Father's Day, for me, is a shameful day. Understand, please, that the shame is mine, not his.
Honor thy father and thy mother is the fifth commandment in the Christian Top Ten, and the first commandment to add a Carrot to the Stick.
Honor your father and your mother,
that your days may be long
in the land which the Lord your God gives you
--Exodus 20:12 (RSV)
One of my favorite off-the-cuff and exceedingly clever remarks to make? "Ewww, that is sooooo Old Testament!"
It's so wonderfully scathing a thing to say in response to some wannabe's harsh judgment or other. Sniff.
After dropping promptly out of college during my second semester, I toyed with this course and that course, using up precious elective credits while working as a nurse's aide in what was euphemistically called a "neurological post-intensive care unit." (Think carrots, peas, corn, eggplant.)
I lived with Baber, a drop-dead gorgeous woman who suffered various addictions -- to cocaine, marijuana, tequila, moonshine, cigarettes, and sex. She was lots of fun, for a while, until her Probation Officer began dropping by too often, and for the wrong reasons.
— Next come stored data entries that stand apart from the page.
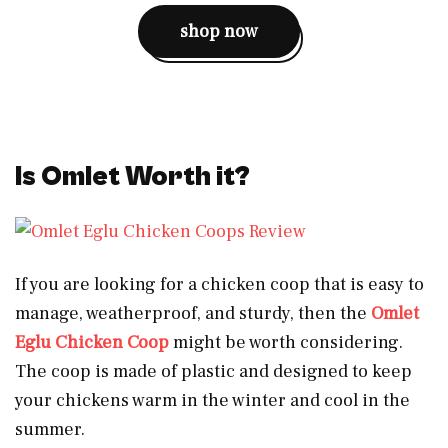
shop now
Is Omlet Worth it?
If you are looking for a chicken coop that is easy to
manage, weatherproof, and sturdy, then the
Omlet
Eglu Chicken Coop
might be worth considering.
The coop is made of plastic and designed to keep
your chickens warm in the winter and cool in the
summer.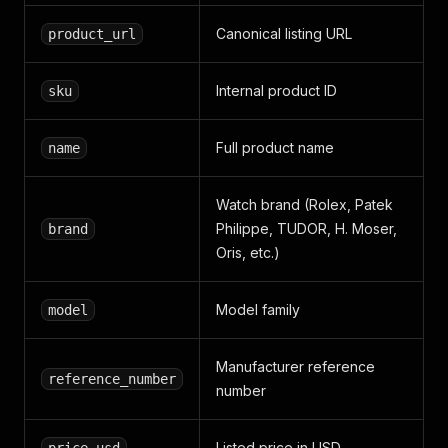
Canonical listing URL
product_url
Internal product ID
sku
Full product name
name
Watch brand (Rolex, Patek
Philippe, TUDOR, H. Moser,
brand
Oris, etc.)
Model family
model
Manufacturer reference
reference_number
number
Listed price in USD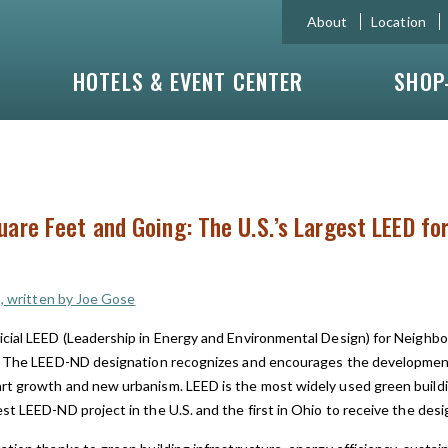
About
Location
HOTELS & EVENT CENTER
SHOP
quare Feet and Going: The U.S.’s Largest LEED f
C, written by Joe Gose
icial LEED (Leadership in Energy and Environmental Design) for Neighb
The LEED-ND designation recognizes and encourages the development
rt growth and new urbanism. LEED is the most widely used green buildin
st LEED-ND project in the U.S. and the first in Ohio to receive the desi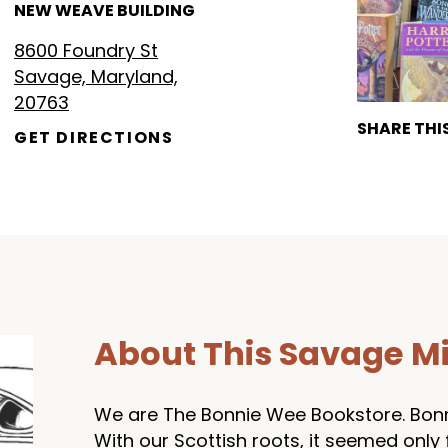
NEW WEAVE BUILDING
8600 Foundry St
Savage, Maryland,
20763
SHARE THI
GET DIRECTIONS
About This Savage Mi
We are The Bonnie Wee Bookstore. Bonni
With our Scottish roots, it seemed only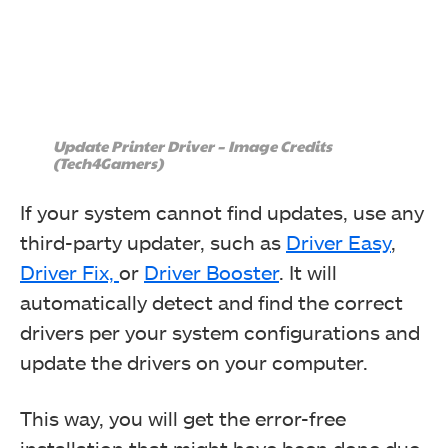
Update Printer Driver – Image Credits
(Tech4Gamers)
If your system cannot find updates, use any
third-party updater, such as
Driver Easy
,
Driver Fix,
or
Driver Booster
. It will
automatically detect and find the correct
drivers per your system configurations and
update the drivers on your computer.
This way, you will get the error-free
If you get my blaring drift.
Somewhere toward the end of our year together, The Baber lost her job as a Respiratory Therapist, became a short-skirted waitress, began to deal coke out of our apartment (she had, believe it or not, a hollow-ended pool cue that sometimes came into play), and received her second Driving Under the Influence citation. Actually, I think these things are listed in the wrong order. Whatever. It all seemed to happen at the same time, belying cause-and-effect neatness.
Part of Baber's DUI sentence included the temporary suspension of her driver's license. She insisted I go to court with her that long ago early morning, getting us there right on time in her jaunty Toyota stick shift, expertly maneuvering into a choice parking spot three-quarters up a tree-lined, steep, and narrow street.
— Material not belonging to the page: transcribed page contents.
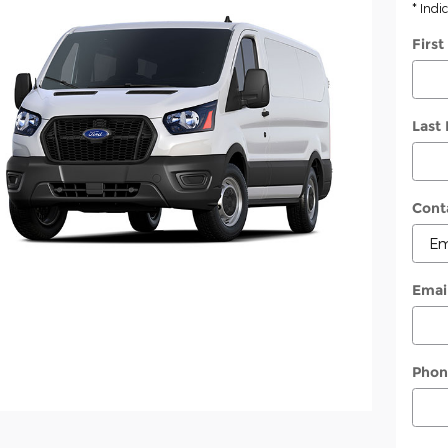
* Indi
Firs
Last
Cont
Emai
Phon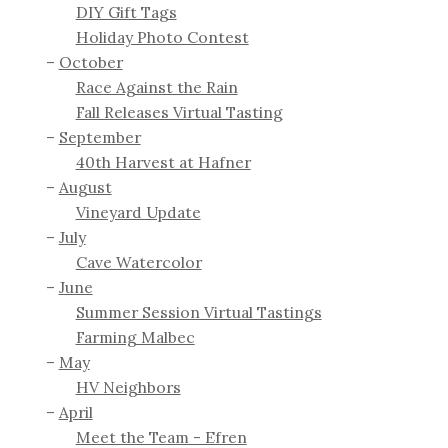
DIY Gift Tags
Holiday Photo Contest
October
Race Against the Rain
Fall Releases Virtual Tasting
September
40th Harvest at Hafner
August
Vineyard Update
July
Cave Watercolor
June
Summer Session Virtual Tastings
Farming Malbec
May
HV Neighbors
April
Meet the Team - Efren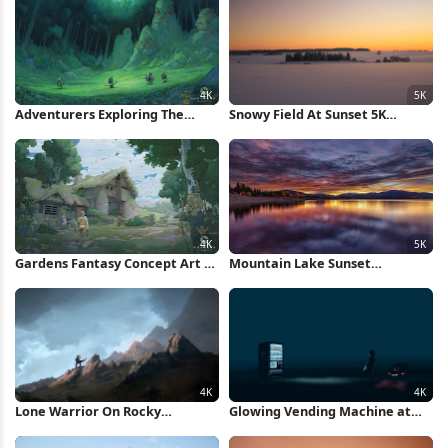
Adventurers Exploring The
Snowy Field At Sunset 5K
Gardens Forest 4K Wallpaper
Wallpaper
Gardens Fantasy Concept Art 4K
Mountain Lake Sunset
Wallpaper
Reflection 5K Wallpaper
Lone Warrior On Rocky
Glowing Vending Machine at
Mountain 4K Wallpaper
Night 4K Wallpaper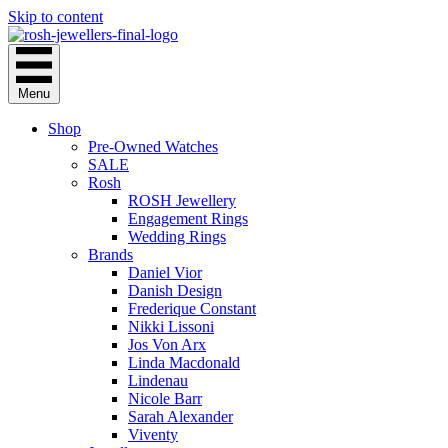
Skip to content
Menu
Shop
Pre-Owned Watches
SALE
Rosh
ROSH Jewellery
Engagement Rings
Wedding Rings
Brands
Daniel Vior
Danish Design
Frederique Constant
Nikki Lissoni
Jos Von Arx
Linda Macdonald
Lindenau
Nicole Barr
Sarah Alexander
Viventy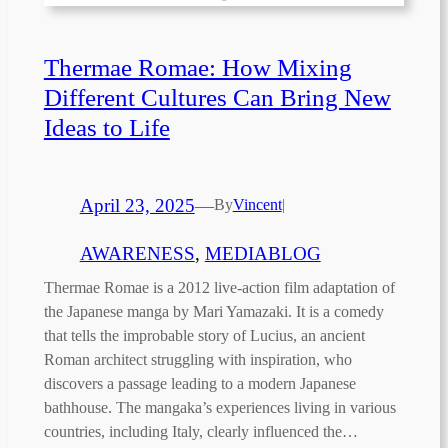
Thermae Romae: How Mixing
Different Cultures Can Bring New
Ideas to Life
April 23, 2025
—
By
Vincent
|
AWARENESS
, 
MEDIABLOG
Thermae Romae is a 2012 live-action film adaptation of
the Japanese manga by Mari Yamazaki. It is a comedy
that tells the improbable story of Lucius, an ancient
Roman architect struggling with inspiration, who
discovers a passage leading to a modern Japanese
bathhouse. The mangaka’s experiences living in various
countries, including Italy, clearly influenced the…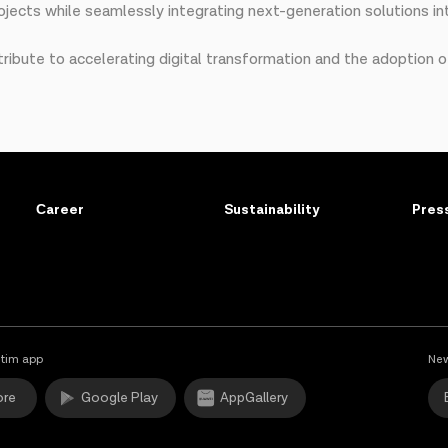
jects while seamlessly integrating next-generation solutions int
tribute to accelerating digital transformation and the adoption of
Сareer
Sustainability
Pres
tim app
New
ore
Google Play
AppGallery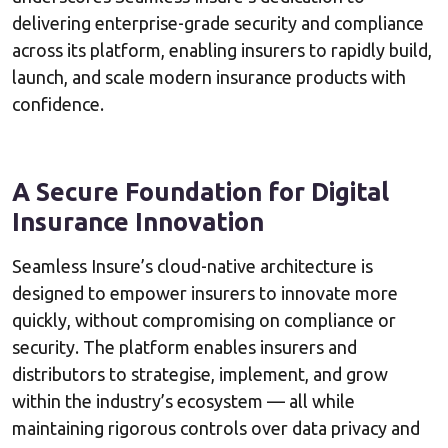
delivering enterprise-grade security and compliance
across its platform, enabling insurers to rapidly build,
launch, and scale modern insurance products with
confidence.
A Secure Foundation for Digital
Insurance Innovation
Seamless Insure’s cloud-native architecture is
designed to empower insurers to innovate more
quickly, without compromising on compliance or
security. The platform enables insurers and
distributors to strategise, implement, and grow
within the industry’s ecosystem — all while
maintaining rigorous controls over data privacy and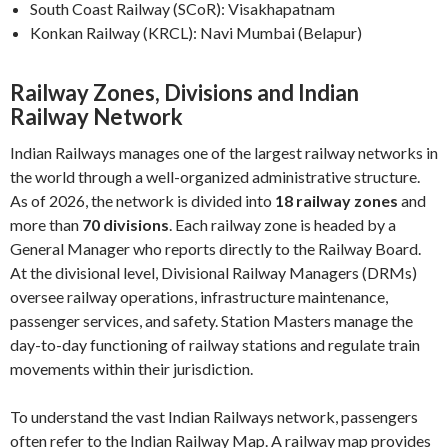
South Coast Railway (SCoR): Visakhapatnam
Konkan Railway (KRCL): Navi Mumbai (Belapur)
Railway Zones, Divisions and Indian
Railway Network
Indian Railways manages one of the largest railway networks in
the world through a well-organized administrative structure.
As of 2026, the network is divided into
18 railway zones
and
more than
70 divisions
. Each railway zone is headed by a
General Manager who reports directly to the Railway Board.
At the divisional level, Divisional Railway Managers (DRMs)
oversee railway operations, infrastructure maintenance,
passenger services, and safety. Station Masters manage the
day-to-day functioning of railway stations and regulate train
movements within their jurisdiction.
To understand the vast Indian Railways network, passengers
often refer to the Indian Railway Map. A railway map provides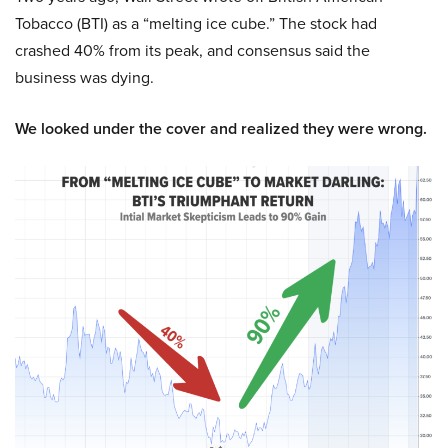
Tobacco (BTI) as a “melting ice cube.” The stock had
crashed 40% from its peak, and consensus said the
business was dying.
We looked under the cover and realized they were wrong.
I learned to drive in a vintage pristine 1965 baby blue Cadillac, which resembled nothing so much as a boat, after which I was gifted with a white 1963 Ford Falcon, my first automotive love. That was the extent of my experience as a driver. (Please note that as I got older, so did my cars.)
So it was no surprise, to me, at least, that I almost got us killed on the way home. We lived in a mountain town, a *hilly* mountain town, to boot, which helped not at all as I struggled to hold my place in line at stop signs and to respond to Baber's barked, angst-driven instructions.
After that, my roomie called on her many other friends to get her from points A to B to wherever.
I remember a strong feeling of disconnect during those final weeks of living with Baber. I was working Night Shift at the hospital so as to free up my days and evenings for two classes: The Bible as Literature and The History of Western Civilization, Part One.
People like to play the game of "where were you when...?" -- I guess because it creates a reassuring collective -- something we had more of when we were less evolved. Where were you when John Kennedy was shot, and Robert? Where were you when you heard that Reverend King had been assassinated, that four were dead in Ohio? Where were you when they tore down the Berlin Wall, when Nixon resigned? When Lennon fell, and George died, and Pinochet got off scot-free? Where were you when the Challenger blew up, when the Twin Towers came down? When Michael Jackson overdosed, when Obama won the election, when the market crashed?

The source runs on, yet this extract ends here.